**Exercise**
Find the lines below that contain the string "editor", count them, and give only the number.

Data entries:

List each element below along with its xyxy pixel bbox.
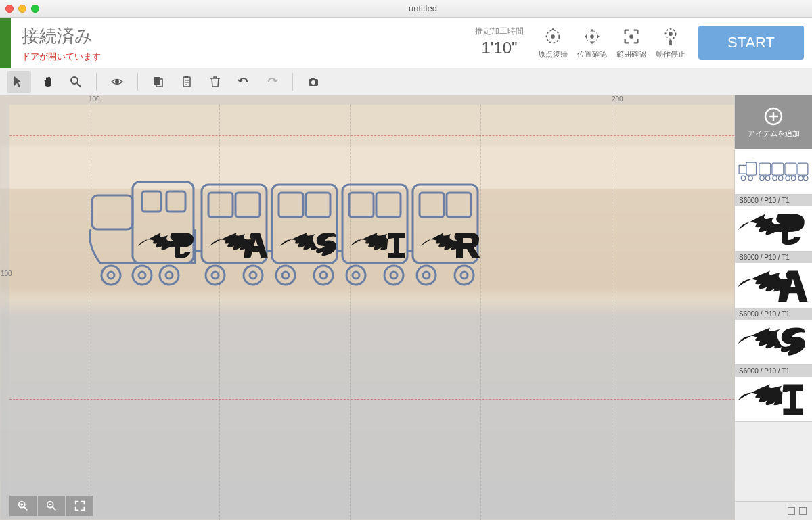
zoom-controls [9,496,93,516]
sidebar-item-train[interactable] [735,149,812,195]
svg-point-43 [166,272,173,279]
copy-icon [152,75,165,89]
window-maximize-button[interactable] [31,5,39,13]
svg-point-2 [590,34,594,39]
camera-tool[interactable] [301,71,325,93]
zoom-in-button[interactable] [9,496,37,516]
undo-tool[interactable] [231,71,256,93]
ruler-horizontal: 100 200 [0,95,734,105]
pan-tool[interactable] [35,71,60,93]
cursor-icon [12,75,26,89]
sidebar-item-flame-j[interactable]: S6000 / P10 / T1 [735,195,812,252]
svg-point-78 [804,176,808,180]
add-item-button[interactable]: アイテムを追加 [735,95,812,149]
window-close-button[interactable] [5,5,14,13]
magnifier-icon [69,75,83,89]
canvas-object-flame-s[interactable] [280,231,340,258]
delete-tool[interactable] [203,71,227,93]
sidebar-item-flame-a[interactable]: S6000 / P10 / T1 [735,252,812,308]
svg-point-76 [791,176,795,180]
canvas-object-flame-j[interactable] [138,231,198,258]
svg-point-69 [741,176,745,180]
svg-rect-23 [208,193,233,217]
svg-point-44 [206,266,225,285]
estimate-block: 推定加工時間 1'10" [466,18,533,68]
svg-point-4 [629,34,633,39]
zoom-out-button[interactable] [38,496,65,516]
svg-point-48 [276,266,295,285]
range-check-icon [621,26,642,47]
canvas-object-flame-i[interactable] [351,231,410,258]
grid-line [612,105,612,520]
layout-toggle-1[interactable] [788,507,795,515]
ruler-vertical: 100 [0,105,9,520]
preview-tool[interactable] [105,71,129,93]
svg-point-57 [423,272,430,279]
sidebar: アイテムを追加 S6000 / P10 / T1 S6000 / P10 / T… [734,95,812,520]
guide-line [9,399,734,400]
copy-tool[interactable] [146,71,171,93]
eye-icon [110,75,124,89]
origin-return-button[interactable]: 原点復帰 [533,18,572,68]
svg-rect-20 [142,191,161,212]
svg-point-9 [71,77,78,84]
door-warning: ドアが開いています [22,51,101,63]
canvas-object-flame-a[interactable] [210,231,269,258]
toolbar [0,68,812,95]
layout-toggle-2[interactable] [799,507,807,515]
stop-icon [660,26,681,47]
paste-tool[interactable] [175,71,199,93]
connection-status: 接続済み [22,24,101,48]
svg-point-52 [346,266,365,285]
grid-line [350,105,351,520]
svg-rect-11 [154,77,160,85]
svg-point-50 [314,266,333,285]
select-tool[interactable] [7,71,31,93]
range-check-button[interactable]: 範囲確認 [612,18,651,68]
svg-point-56 [417,266,436,285]
svg-rect-66 [772,163,784,175]
svg-rect-68 [798,163,808,175]
svg-point-46 [244,266,263,285]
start-button[interactable]: START [698,26,804,60]
item-params: S6000 / P10 / T1 [735,365,812,377]
trash-icon [208,75,222,89]
redo-tool[interactable] [260,71,284,93]
svg-point-53 [353,272,359,279]
svg-point-47 [250,272,256,279]
svg-point-39 [108,272,114,279]
paste-icon [180,75,194,89]
svg-point-40 [133,266,152,285]
fit-screen-button[interactable] [66,496,93,516]
status-indicator-bar [0,18,11,68]
canvas-object-flame-r[interactable] [421,231,480,258]
svg-point-10 [115,80,119,84]
origin-return-icon [542,26,564,47]
svg-point-77 [798,176,803,180]
grid-line [480,105,481,520]
position-check-label: 位置確認 [577,49,607,60]
svg-point-51 [320,272,327,279]
stop-button[interactable]: 動作停止 [651,18,690,68]
svg-rect-14 [185,76,188,78]
canvas[interactable]: 100 200 100 [0,95,734,520]
svg-point-38 [102,266,120,285]
svg-point-54 [384,266,403,285]
header: 接続済み ドアが開いています 推定加工時間 1'10" 原点復帰 位置確認 範囲… [0,18,812,68]
sidebar-item-flame-s[interactable]: S6000 / P10 / T1 [735,308,812,365]
zoom-tool[interactable] [64,71,88,93]
estimate-label: 推定加工時間 [475,26,524,37]
svg-rect-26 [279,193,303,217]
window-minimize-button[interactable] [18,5,26,13]
svg-point-45 [212,272,219,279]
position-check-button[interactable]: 位置確認 [572,18,612,68]
svg-point-55 [390,272,397,279]
svg-rect-13 [183,77,190,87]
position-check-icon [581,26,603,47]
item-params: S6000 / P10 / T1 [735,252,812,263]
sidebar-footer [735,501,812,520]
sidebar-item-flame-i[interactable]: S6000 / P10 / T1 [735,365,812,422]
undo-icon [237,75,250,89]
titlebar: untitled [0,0,812,18]
svg-rect-65 [759,163,771,175]
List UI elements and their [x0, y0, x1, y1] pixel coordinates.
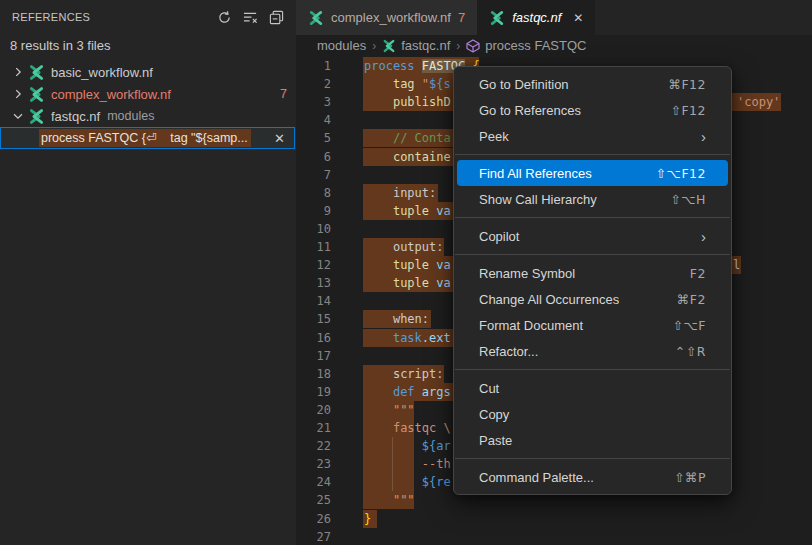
code-text: task.ext	[364, 329, 451, 347]
tree-item-basic-workflow-nf[interactable]: basic_workflow.nf	[0, 61, 296, 83]
menu-item-go-to-references[interactable]: Go to References⇧F12	[457, 97, 728, 123]
menu-separator	[455, 458, 730, 459]
editor-context-menu: Go to Definition⌘F12Go to References⇧F12…	[453, 66, 732, 495]
menu-item-shortcut: ⇧⌥H	[670, 192, 706, 207]
menu-item-label: Go to Definition	[479, 77, 569, 92]
code-text: // Conta	[364, 129, 451, 147]
file-name-label: basic_workflow.nf	[51, 65, 153, 80]
tree-item-fastqc-nf[interactable]: fastqc.nfmodules	[0, 105, 296, 127]
code-line-26[interactable]: }	[296, 510, 812, 528]
menu-item-label: Find All References	[479, 166, 592, 181]
tab-close-icon[interactable]: ✕	[573, 11, 583, 25]
references-panel-header: REFERENCES	[0, 0, 296, 34]
code-line-27[interactable]	[296, 528, 812, 545]
chevron-down-icon[interactable]	[10, 108, 26, 124]
editor-tab-bar: complex_workflow.nf7fastqc.nf✕	[296, 0, 812, 35]
tab-complex-workflow-nf[interactable]: complex_workflow.nf7	[296, 0, 477, 35]
code-text: output:	[364, 238, 443, 256]
code-text: publishD	[364, 93, 451, 111]
file-name-label: fastqc.nf	[51, 109, 100, 124]
menu-item-label: Copy	[479, 407, 509, 422]
results-file-tree: basic_workflow.nfcomplex_workflow.nf7fas…	[0, 61, 296, 127]
menu-item-cut[interactable]: Cut	[457, 375, 728, 401]
code-text: input:	[364, 184, 436, 202]
menu-item-label: Cut	[479, 381, 499, 396]
menu-item-shortcut: ⇧⌘P	[674, 470, 706, 485]
tab-fastqc-nf[interactable]: fastqc.nf✕	[477, 0, 595, 35]
tree-item-complex-workflow-nf[interactable]: complex_workflow.nf7	[0, 83, 296, 105]
code-text: when:	[364, 310, 429, 328]
menu-separator	[455, 217, 730, 218]
menu-item-peek[interactable]: Peek›	[457, 123, 728, 149]
menu-item-shortcut: ⇧⌥F12	[656, 166, 706, 181]
menu-item-change-all-occurrences[interactable]: Change All Occurrences⌘F2	[457, 286, 728, 312]
code-text: tuple va	[364, 274, 451, 292]
code-text: script:	[364, 365, 443, 383]
code-text: """	[364, 491, 415, 509]
refresh-icon[interactable]	[216, 9, 232, 25]
nextflow-file-icon	[382, 39, 396, 53]
menu-item-label: Copilot	[479, 229, 519, 244]
menu-item-rename-symbol[interactable]: Rename SymbolF2	[457, 260, 728, 286]
code-text: ${re	[364, 473, 451, 491]
menu-item-format-document[interactable]: Format Document⇧⌥F	[457, 312, 728, 338]
menu-item-show-call-hierarchy[interactable]: Show Call Hierarchy⇧⌥H	[457, 186, 728, 212]
chevron-right-icon[interactable]	[10, 64, 26, 80]
menu-item-shortcut: ⇧⌥F	[672, 318, 706, 333]
code-text: """	[364, 401, 415, 419]
menu-item-shortcut: ⌘F12	[668, 77, 706, 92]
results-summary: 8 results in 3 files	[10, 38, 110, 53]
code-text: --th	[364, 455, 451, 473]
references-panel-title: REFERENCES	[12, 11, 90, 23]
menu-item-label: Change All Occurrences	[479, 292, 619, 307]
menu-separator	[455, 369, 730, 370]
menu-item-label: Command Palette...	[479, 470, 594, 485]
submenu-arrow-icon: ›	[701, 229, 706, 244]
menu-item-go-to-definition[interactable]: Go to Definition⌘F12	[457, 71, 728, 97]
nextflow-file-icon	[28, 86, 45, 103]
menu-item-refactor[interactable]: Refactor...⌃⇧R	[457, 338, 728, 364]
menu-item-shortcut: F2	[690, 266, 706, 281]
menu-item-copilot[interactable]: Copilot›	[457, 223, 728, 249]
clear-results-icon[interactable]	[242, 9, 258, 25]
vscode-window: REFERENCES 8 results in 3 files basic_wo…	[0, 0, 812, 545]
menu-item-shortcut: ⌘F2	[677, 292, 706, 307]
breadcrumb-item-modules[interactable]: modules	[317, 38, 366, 53]
code-text: containe	[364, 148, 451, 166]
code-text: tuple va	[364, 202, 451, 220]
menu-separator	[455, 254, 730, 255]
menu-item-label: Paste	[479, 433, 512, 448]
code-text-fragment: l	[733, 256, 740, 274]
references-toolbar	[216, 9, 284, 25]
menu-item-shortcut: ⌃⇧R	[675, 344, 706, 359]
menu-item-label: Go to References	[479, 103, 581, 118]
result-item-process-fastqc[interactable]: process FASTQC {⏎ tag "${samp... ✕	[0, 127, 295, 149]
menu-item-label: Rename Symbol	[479, 266, 575, 281]
nextflow-file-icon	[489, 10, 505, 26]
menu-item-command-palette[interactable]: Command Palette...⇧⌘P	[457, 464, 728, 490]
symbol-module-icon	[466, 39, 480, 53]
nextflow-file-icon	[28, 64, 45, 81]
menu-item-paste[interactable]: Paste	[457, 427, 728, 453]
menu-item-label: Peek	[479, 129, 509, 144]
breadcrumb-separator: ›	[456, 39, 460, 53]
chevron-right-icon[interactable]	[10, 86, 26, 102]
menu-item-find-all-references[interactable]: Find All References⇧⌥F12	[457, 160, 728, 186]
code-text: tuple va	[364, 256, 451, 274]
menu-item-label: Format Document	[479, 318, 583, 333]
dismiss-result-icon[interactable]: ✕	[274, 131, 285, 146]
code-text: fastqc \	[364, 419, 451, 437]
breadcrumb-item-fastqc[interactable]: fastqc.nf	[401, 38, 450, 53]
file-folder-label: modules	[107, 109, 154, 123]
tab-label: complex_workflow.nf	[331, 10, 451, 25]
references-sidebar: REFERENCES 8 results in 3 files basic_wo…	[0, 0, 296, 545]
nextflow-file-icon	[308, 10, 324, 26]
tab-label: fastqc.nf	[512, 10, 561, 25]
code-text: ${ar	[364, 437, 451, 455]
tab-result-count-badge: 7	[458, 10, 465, 25]
code-text: }	[364, 510, 371, 528]
collapse-all-icon[interactable]	[268, 9, 284, 25]
menu-item-copy[interactable]: Copy	[457, 401, 728, 427]
breadcrumb-item-process-fastqc[interactable]: process FASTQC	[485, 38, 586, 53]
file-name-label: complex_workflow.nf	[51, 87, 171, 102]
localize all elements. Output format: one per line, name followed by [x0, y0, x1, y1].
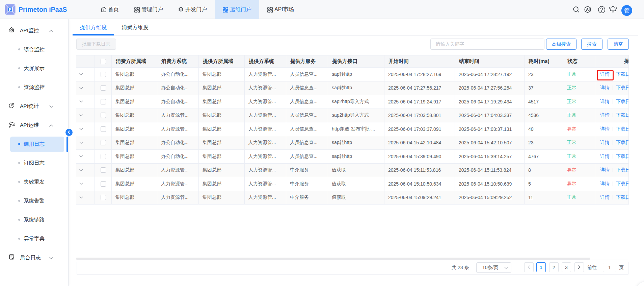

**Solution for this problem**
2